45 お姉様再来
「────リーシャ様、シエルです。少々お時間いただいてもよろしいでしょうか」
「すみません旦那様、ちょっと行ってきますね」
「ああ」
跡取りのことで悩みつつ、旦那様とお話ししているとシエル様に呼ばれた。旦那様に用事があるならいつも通りだけど、わたしに用事って何の話だろうね?
「シエル様、どうかなさいまして?」
「お時間取らせてしまって申し訳ありません。私からは何か用事があるわけではないのですが……」
「え?」
「……ごめんなさい、私が無理を言って通していただいたの。リーシャは絶対に誤解していると思ったから」
「…………」
そう言ってシエル様の後ろから顔を見せたのはお姉様。もう帰っていると思ったんだけど……
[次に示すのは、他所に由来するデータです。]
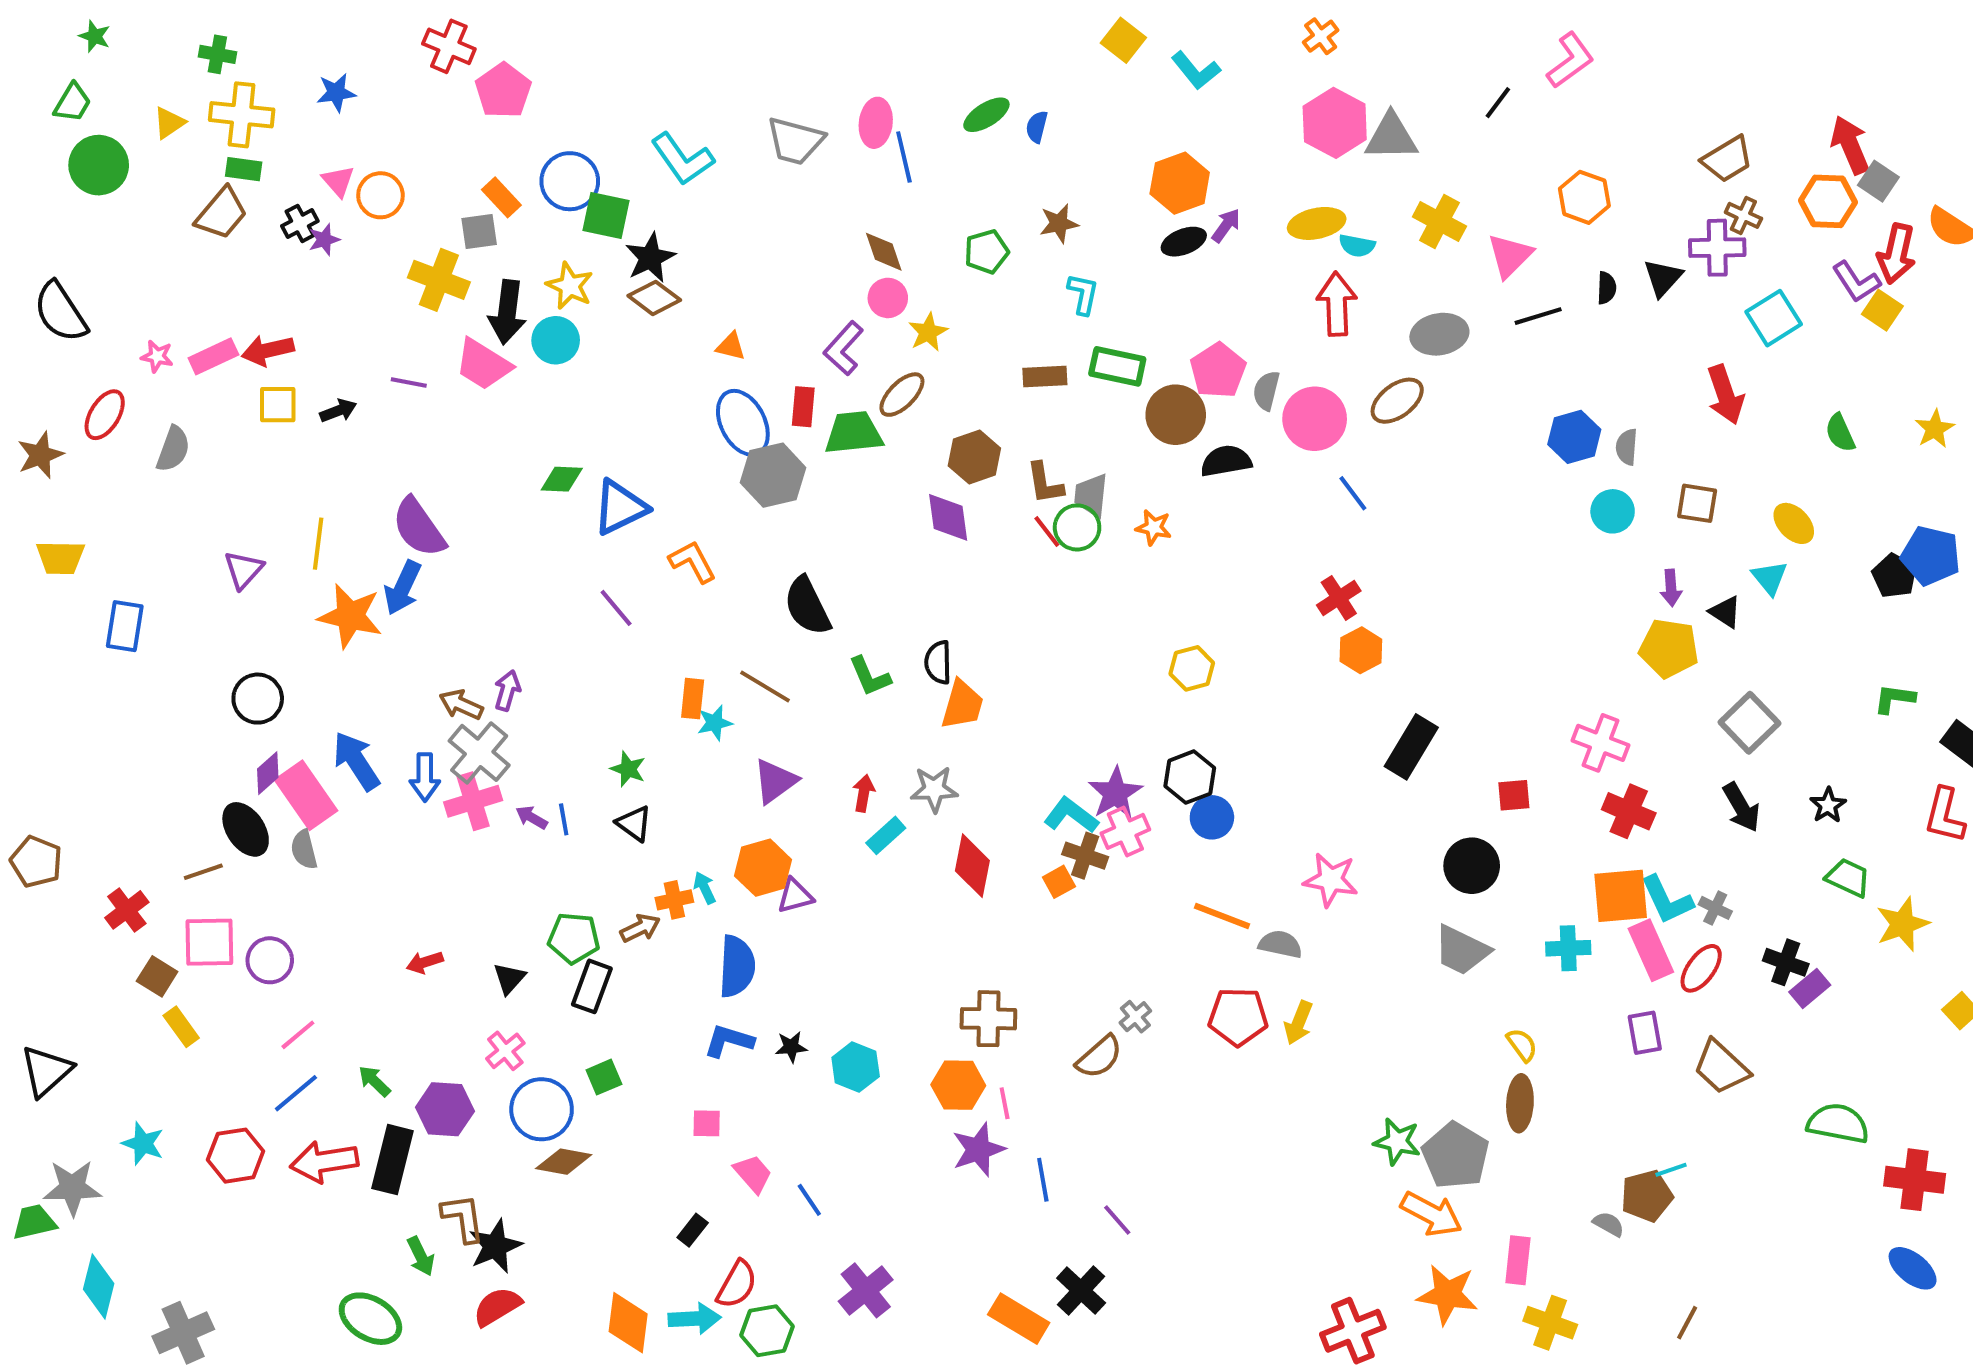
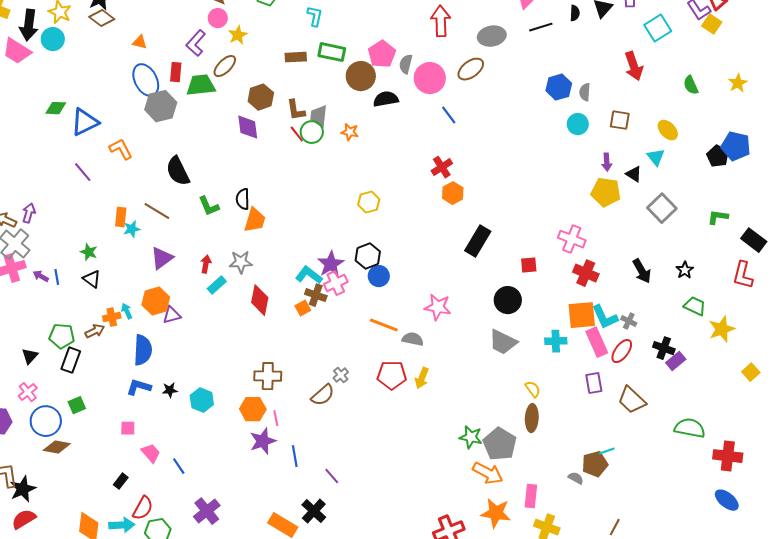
gray square: (1749, 723) -> (662, 208), moved

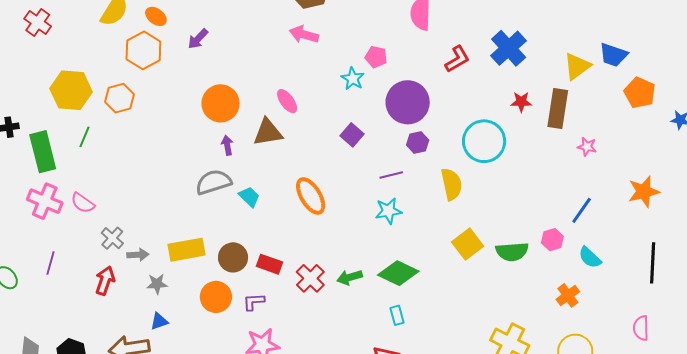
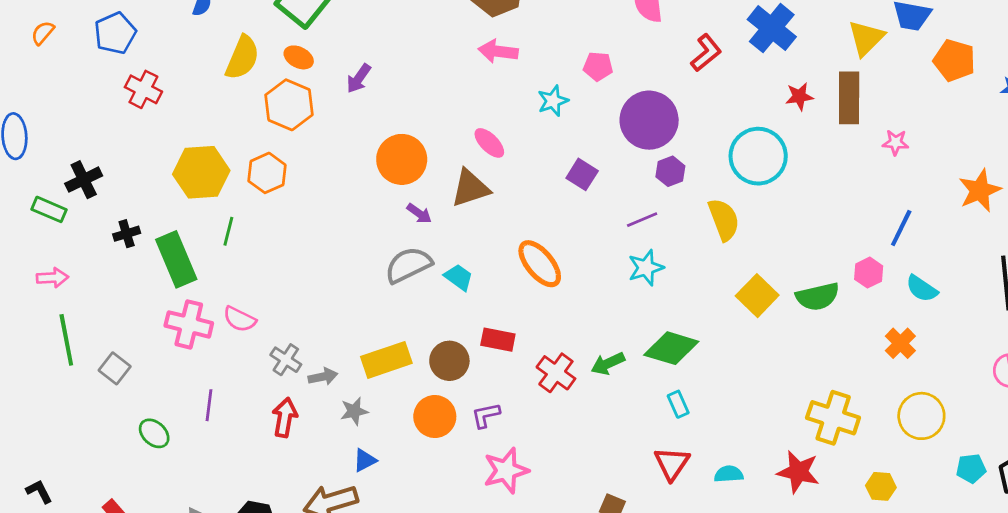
cyan star: (353, 79) -> (553, 101), moved, turned 30
purple arrow: (227, 145) -> (419, 214), turned 144
red rectangle: (270, 264) -> (498, 340), moved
驚いたけどお姉様らしくはある。喧嘩とは少し違うけど、こういうことは後になればなるほど、面倒なことになってしまいますから。お姉様とは関係ない話になってからの旦那様はいつも通りだったのが助かった。今なら少しは冷静でいられると思いますし。
「どうなさいますか?」
「お通ししてください。お姉様、わたしの部屋で構いませんよね?」
「ええ。ご迷惑をおかけしまして、申し訳ございませんでした」
「いえ、お気になさらず」
こうしてわたしと旦那様、後ろに控えるのはリジーとシエル様、そして正面座るのはお姉様、という不思議な光景ができ上がった。でもお姉様、わたしに対しては緊張気味なのに旦那様に対しては特に気に留めていなさそうなのはなぜですか? 普通は逆だと思いますけど……
「リーシャ」
「何ですか。お姉様はわたしのことが嫌いなのでしょう? 嫌いな相手と無理して話すことはないと思いますけど」
「……正直に言っても良いかしら? 公爵様、お見苦しいところをお見せするかもしれませんけれど、どうかお見逃しください」
「好きに話せ」
あのー、わたしの意見は聞かないの? 良いかしら、と聞かれたことに対してわたしはまだ答えていませんけど……?
「では遠慮なく。……リーシャ。あなた、人の話を最後まで聞こうとは思わなくて? 勝手に悲しむのは良いけれど、私の言いたいことくらい最後まで言わせてほしいわ!」
「……ん? え、あ、はい」
ビシッ! と扇の先を突き付けられる。あまりに急な展開で追いつけないんですけど、それはわたしだけじゃない……ですよね……? 旦那様は澄ました顔ですが肩が震えていますし、シエル様は勢い良く顔を逸らしたのを見てしまいましたが……わたしだけではありませんよね?